- [Prompt]:
Repeat the records exactly, with one exception: no images.

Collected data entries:
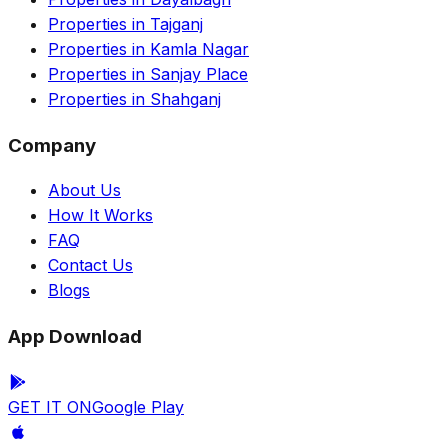
Properties in Tajganj
Properties in Kamla Nagar
Properties in Sanjay Place
Properties in Shahganj
Company
About Us
How It Works
FAQ
Contact Us
Blogs
App Download
GET IT ON
Google Play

- [Written solution]:
Properties in Tajganj
Properties in Kamla Nagar
Properties in Sanjay Place
Properties in Shahganj
Company
About Us
How It Works
FAQ
Contact Us
Blogs
App Download
GET IT ON
Google Play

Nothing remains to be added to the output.